- [Problem to work on]:
Your copy should match the entries exactly, with the pictures left out.
——————————
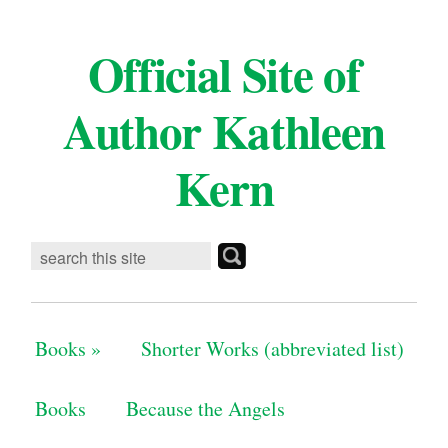
Official Site of
Author Kathleen
Kern
Books
»
Shorter Works (abbreviated list)
Books
Because the Angels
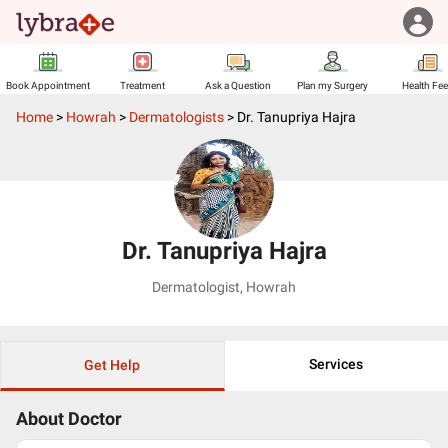
Book Appointment
Treatment
Ask a Question
Plan my Surgery
Health Fe
Home
>
Howrah
>
Dermatologists
>
Dr. Tanupriya Hajra
Dr. Tanupriya Hajra
Dermatologist
,
Howrah
Services
Get Help
About Doctor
——————————
- [Result for this exercise]:
Official Site of
Author Kathleen
Kern
Books
»
Shorter Works (abbreviated list)
Books
Because the Angels
Book Appointment
Treatment
Ask a Question
Plan my Surgery
Health Fe
Home
>
Howrah
>
Dermatologists
>
Dr. Tanupriya Hajra
Dr. Tanupriya Hajra
Dermatologist
,
Howrah
Services
Get Help
About Doctor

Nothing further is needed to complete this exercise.